I have no idea whether I honored her experience. That’s for the reader to decide. I just know that once she showed up in my head, I had to tell her story.
You're known by Cog's readers for your sharp commentaries, often about politics. But you also write non-fiction books, and for years you dispensed radically empathetic advice on the "Dear Sugars" podcast. How do these different kinds of work relate to and/or fuel each other?
I always tell students that the key to writing is simply to be honest about the stuff that matters to you most deeply. That sounds simplistic, but it’s what I look for in a writer: that sense of urgency, candor, curiosity. This has taken different forms in my career, but they’re all related. The radical empathy I expressed as the host Dear Sugars is the same radical empathy I applied to the characters in “All the Secrets of the World.” The guy lamenting the moral degradations of Trump regime for Cognoscenti is the same guy writing a novel that explores how our country has criminalized the American dream for Central American immigrants.
When I love a writer, it’s because I trust them. I want to spend time with their brain, their heart, their sensibility.
Just the modes are different. For Cognoscenti, I’m writing rhetoric, arguing with a world I see as broken. In the novel, the point isn’t to rant at the reader but to tell them a story that leads them deeper into their own moral confusions.
When I love a writer, it’s because I trust them. I want to spend time with their brain, their heart, their sensibility. I come think of them, to paraphrase Charlotte’s Web, as a “wise, true friend.”
How does it feel to have a story that's been yours — and yours alone — for 30 years, suddenly out in the world?
Fantastic.

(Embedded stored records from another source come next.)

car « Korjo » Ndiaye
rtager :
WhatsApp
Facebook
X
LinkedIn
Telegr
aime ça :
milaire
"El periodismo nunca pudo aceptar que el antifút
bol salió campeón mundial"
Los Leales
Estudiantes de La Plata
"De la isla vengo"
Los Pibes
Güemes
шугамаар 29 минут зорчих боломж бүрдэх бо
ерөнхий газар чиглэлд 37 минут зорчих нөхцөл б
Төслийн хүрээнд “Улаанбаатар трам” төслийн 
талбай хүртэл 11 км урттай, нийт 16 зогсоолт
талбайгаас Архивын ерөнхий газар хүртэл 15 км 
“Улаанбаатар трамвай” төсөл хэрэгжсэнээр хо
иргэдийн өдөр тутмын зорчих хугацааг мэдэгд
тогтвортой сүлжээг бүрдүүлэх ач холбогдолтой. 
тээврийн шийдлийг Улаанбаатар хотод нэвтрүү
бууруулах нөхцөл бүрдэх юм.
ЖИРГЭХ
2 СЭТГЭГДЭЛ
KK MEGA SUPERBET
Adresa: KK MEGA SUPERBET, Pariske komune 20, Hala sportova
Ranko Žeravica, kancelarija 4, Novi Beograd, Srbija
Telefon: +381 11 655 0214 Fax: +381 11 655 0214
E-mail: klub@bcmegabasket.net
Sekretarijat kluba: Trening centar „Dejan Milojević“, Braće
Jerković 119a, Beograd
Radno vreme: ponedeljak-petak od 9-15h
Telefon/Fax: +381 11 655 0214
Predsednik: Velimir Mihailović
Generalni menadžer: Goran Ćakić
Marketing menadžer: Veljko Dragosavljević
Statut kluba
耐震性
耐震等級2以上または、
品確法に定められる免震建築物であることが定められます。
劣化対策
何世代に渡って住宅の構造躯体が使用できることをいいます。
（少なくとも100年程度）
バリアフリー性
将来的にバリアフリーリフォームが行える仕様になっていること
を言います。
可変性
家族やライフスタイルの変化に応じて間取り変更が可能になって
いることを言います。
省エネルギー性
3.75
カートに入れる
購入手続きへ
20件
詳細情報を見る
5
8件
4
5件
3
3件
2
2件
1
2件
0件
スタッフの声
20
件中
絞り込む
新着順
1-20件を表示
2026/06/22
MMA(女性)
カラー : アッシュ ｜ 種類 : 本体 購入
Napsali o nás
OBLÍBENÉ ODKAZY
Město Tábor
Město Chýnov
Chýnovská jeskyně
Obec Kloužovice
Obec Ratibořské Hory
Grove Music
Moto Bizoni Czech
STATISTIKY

So much of writing is about absorbing rejection, dealing with failure, outlasting your doubt. I spent decades beating myself up for not being able to produce a novel. But the truth is, I didn’t have a story worth sharing with the world. Now I do. Without knowing it, I’d been waiting for “All the Secrets of the World” to come to me. The moment the muse brought Lorena into my life, I knew how much I loved her, and how much I wanted to tell her story. To be able to share that with readers is a massive relief, a profound honor, and a real joy.